I couldn’t bring myself to buy CELH because I really believe the product is not healthy, not legit. That said, like with ELF massive mindshare, great marketing, Pepsi now in with them. But juggernauts Red Bull and Monster won’t go gently into that good night.And will surely release drinks that are allegedly backed by science. Ask Google if CELH is healthy and you’ll find tons of videos saying it’s not, especially in large daily quantities. If TMDX or CRWD vanished lives could be lost or ruined. If CELH vanished the effort to replace them would require reaching for a different colored can and maybe feeling a little sad. Must be 100 brands with equal quality. I’d call this liquid Peloton but the lock on shelf space and deal with Pepsi makes them too strong.

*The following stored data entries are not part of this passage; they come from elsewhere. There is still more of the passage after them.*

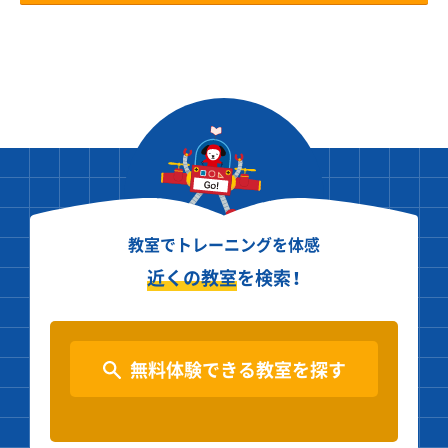
教室でトレーニングを体感
近くの教室
を検索！
無料体験できる教室を探す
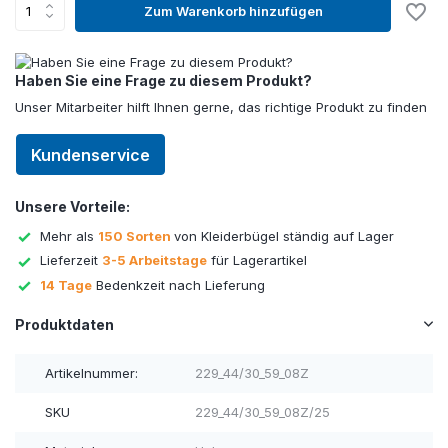
Zum Warenkorb hinzufügen
Haben Sie eine Frage zu diesem Produkt?
Unser Mitarbeiter hilft Ihnen gerne, das richtige Produkt zu finden
Kundenservice
Unsere Vorteile:
Mehr als
150 Sorten
von Kleiderbügel ständig auf Lager
Lieferzeit
3-5 Arbeitstage
für Lagerartikel
14 Tage
Bedenkzeit nach Lieferung
Produktdaten
Artikelnummer:
229_44/30_59_08Z
SKU
229_44/30_59_08Z/25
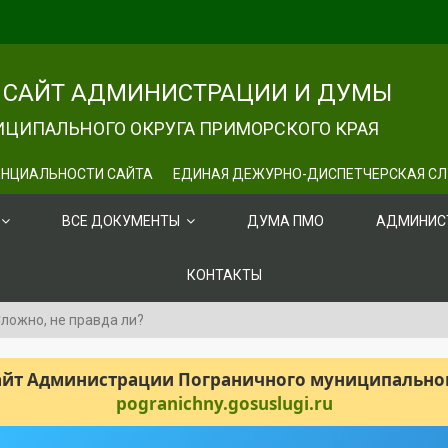
САЙТ АДМИНИСТРАЦИИ И ДУМЫ
ЦИПАЛЬНОГО ОКРУГА ПРИМОРСКОГО КРАЯ
НЦИАЛЬНОСТИ САЙТА
ЕДИНАЯ ДЕЖУРНО-ДИСПЕТЧЕРСКАЯ С
ВСЕ ДОКУМЕНТЫ
ДУМА ПМО
АДМИНИС
КОНТАКТЫ
ложно, не правда ли?
сайт Администрации Пограничного муниципального
pogranichny.gosuslugi.ru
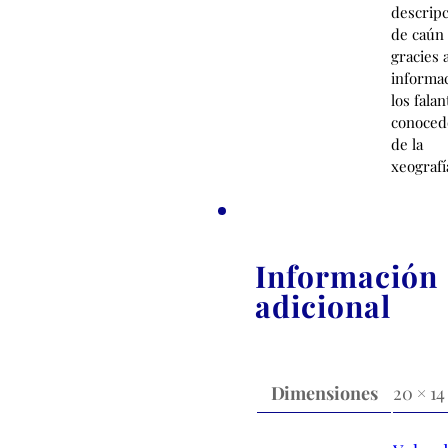
descripc
de caún
gracies a
informa
los falan
conoced
de la
xeografí
Información
adicional
Dimensiones
20 × 1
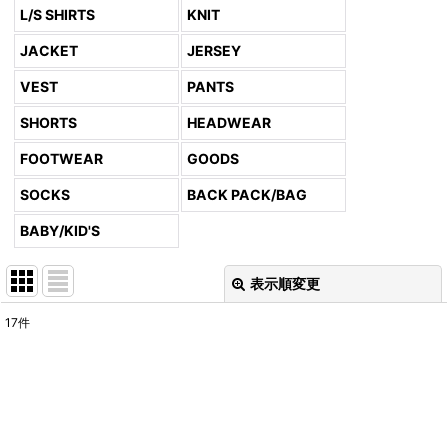
L/S SHIRTS
KNIT
JACKET
JERSEY
VEST
PANTS
SHORTS
HEADWEAR
FOOTWEAR
GOODS
SOCKS
BACK PACK/BAG
BABY/KID'S
表示順変更
閉じる
17
件
表示数
:
並び順
:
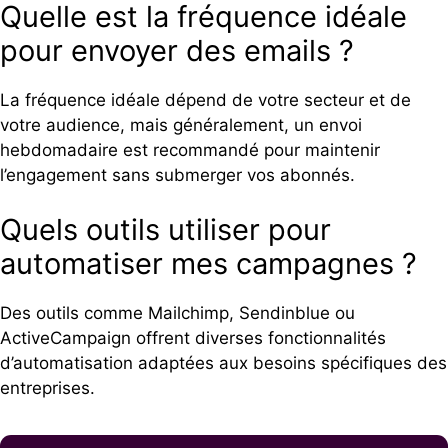
Quelle est la fréquence idéale
pour envoyer des emails ?
La fréquence idéale dépend de votre secteur et de
votre audience, mais généralement, un envoi
hebdomadaire est recommandé pour maintenir
l’engagement sans submerger vos abonnés.
Quels outils utiliser pour
automatiser mes campagnes ?
Des outils comme Mailchimp, Sendinblue ou
ActiveCampaign offrent diverses fonctionnalités
d’automatisation adaptées aux besoins spécifiques des
entreprises.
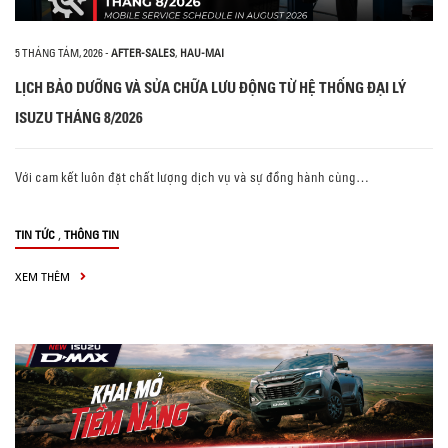
5 THÁNG TÁM, 2026
-
AFTER-SALES
,
HAU-MAI
LỊCH BẢO DƯỠNG VÀ SỬA CHỮA LƯU ĐỘNG TỪ HỆ THỐNG ĐẠI LÝ
ISUZU THÁNG 8/2026
Với cam kết luôn đặt chất lượng dịch vụ và sự đồng hành cùng…
,
TIN TỨC
THÔNG TIN
XEM THÊM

Saw an older story about AXON CEO sticking to his guns (almost pun not intended) on building drones with tasers in them. He had a board of advisors weighing in on ethical decisions. They concluded taser drones was bad idea as all sorts of potential for misuse. But to me placing drones in schools and buildings to be launched at mass shooters is a great idea. Good for Smith to stay tough. FWIW a cop friend of mine in Chicago thinks Tasers could become far more ubiquitous as shooting people with guns is a tremendous problem for cops - could risk their freedom, careers, mental health if get it wrong - so it’s far more preferable to take someone down by making them “ride the lightning.” Challenge is the shots don’t always make it to flesh. This one is in my LTBH classic Fool style bucket as well as Saul bucket. A flawless narrative - founder led, great marketing, noble mission, proven product, few if any real competition, a real top dogg.
Lastly it’s funny to note that in my Schwab account almost all our stocks are rated D or F. I think I might have one C. When I log on I feel I’ve gone back to Jr High.
Okay mercifully for all I’m out of gas.